Nota: Este contenido tiene una versión en español

The forest areas of La Malinche National Park, between Puebla and Tlaxcala, are decreasing, due to the fact that the vegetation is being lost on account to various factors, among them: climate changes, the bark beetle plague and fires.

In an interview for Poblanerí, Carlos Gilberto Pacheco Montiel, agronomist and member of Grupo Matlalcueye Comunidades Unidas (a local NGO), said that groups are working to determine the causes of the pest and to prevent it from spreading to other sites.

He explained that Mexican forests have been affected for years due to the increase in temperatures, as well as the decrease in rainfall, which causes the areas to weaken and that is where the insects become "active" and begin to reproduce faster, because their function is to attack the trees to transform them into organic matter that serves as food for other trees.

"The bark beetle is an endemic insect of Mexican forests, so it should not be demonized. It is nature's natural sericulturist. When the trees are weak, the insect becomes active and attacks them and reincorporates them into the natural cycle, and converts them into sawdust or organic material to nourish more trees," he says.

In 2016, the first reports of outbreaks of this insect were presented; however, Carlos Gilberto considers that they were not attended in an ideal way, so they multiplied and this makes it difficult to combat them.

It is important to mention that this is not an invasive specie, although its functions do cause forest areas to decrease in various forested regions of the world.

According to the United Nations Food and Agriculture Organization (FAO), the beetle - which measures around five millimeters - makes a hole in the tree trunk, between the bark and the wood, in order to deposit its eggs, which then transform into larvae and feed on the nutrients of the tree.

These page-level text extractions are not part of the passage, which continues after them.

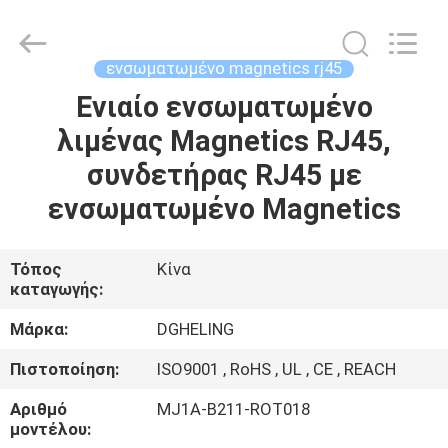
Electronic
Co.,
Ltd..
All
Rights
ενσωματωμένο magnetics rj45
Reserved.
Developed
by
Ενιαίο ενσωματωμένο
ΣΠΊΤΙ
ECER
λιμένας Magnetics RJ45,
ΠΡΟΪΌΝΤΑ
συνδετήρας RJ45 με
ενσωματωμένο Magnetics
ΠΕΡΊΠΟΥ
ΕΜΕΊΣ
Τόπος
Κίνα
καταγωγής:
ΓΎΡΟΣ
Μάρκα:
DGHELING
ΕΡΓΟΣΤΑΣΊΩΝ
Πιστοποίηση:
ISO9001 , RoHS , UL , CE , REACH
Αριθμό
MJ1A-B211-ROT018
ΠΟΙΟΤΙΚΌΣ
μοντέλου:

Subsequently, it introduces a fungus into the tree, which prevents the circulation of water and nutrients between the roots and leaves, causing the loss of the specimen, leaving it lifeless and with no chance of being saved.

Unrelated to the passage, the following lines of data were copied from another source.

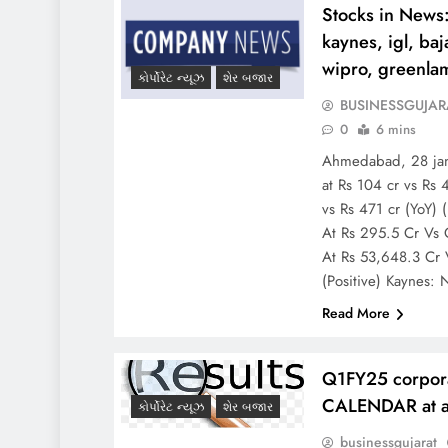
Stocks in News: 
kaynes, igl, ba
wipro, greenlam
કોર્પોરેટ ન્યૂઝ
શેર બજાર
BUSINESSGUJAR
0
6 mins
Ahmedabad, 28 janu
at Rs 104 cr vs Rs 
vs Rs 471 cr (YoY) (
At Rs 295.5 Cr Vs 
At Rs 53,648.3 Cr 
(Positive) Kaynes: 
Read More
Q1FY25 corpo
CALENDAR at a
કોર્પોરેટ ન્યૂઝ
શેર બજાર
businessgujarat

In this regard, the latest report on early warning and risk assessment for bark stripping insects, issued in October 2021 by the National Forestry Commission (CONAFOR), indicates that the state of Puebla is at very high risk for this cause.

La Malinche, deforestation
(Photo: Juan Carlos Sánchez Díaz/Express Media)

The area of La Malinche was declared National Park on October 6, 1938, to protect it from encroachment and clearing for agriculture and grazing; and before the loss of habitat of several wild species due to the arrival of the railroad.

There are more causes of loss

Although the Ministry of Environment and Natural Resources (SEMARNAT) indicates that the bark stripper is the second agent that causes the greatest disturbance in Mexican forests, the first one is forest fires.

Carlos Gilberto explains that there are also other factors, such as the fact that the population spreads, because sometimes there are those who occupy territory and "a tree gets in the way", so they remove them and the perimeter of the forest decreases.

"There are many factors, but in recent years, what has affected the most is both logging, forest fires, and in this last year, the bark beetle plague", he acknowledges.

In the area of La Malinche National Park, classified as a Natural Protected Area, between January and March 2021, 137 fires were recorded, affecting 332 areas, according to data from the General Coordination of Ecology (CGE) of the state of Tlaxcala.

In this regard, Carlos adds that in early 2020 an affectation of between 300 and 500 hectares was recorded, and in the middle of that same year around 1,500 hectares damaged were reported. Thus, in 12 months they totaled approximately three thousand, according to a monitoring with satellite images they conducted, as well as field tours.

(Photo: Juan Carlos Sanchez Diaz/Express Media)

He reiterates that the above data are an estimate, because sometimes the ravages of damage generated by pests are not immediately seen, as they take time to cause the trees to die.

How to help?

For the conservation of this type of areas, it is essential the participation of the citizenship to avoid that the area continues to be affected, so you can participate in various actions in their favor.

"It is important that we all support, from helping us to monitor and report where we start to see dry or diseased trees, so that we can attend to them faster, or in the reforestations that we do constantly," says Carlos.

The actions to be taken into account are:

  • Report fires or the presence of smoke to the emergency number (911) or to CONAFOR at 800 462 3634.
  • Avoid making bonfires in wooded areas, especially because sometimes they are not extinguished 100% and this generates fires.
  • Participate in reforestations and relief irrigations, whether organized by the public or private sector.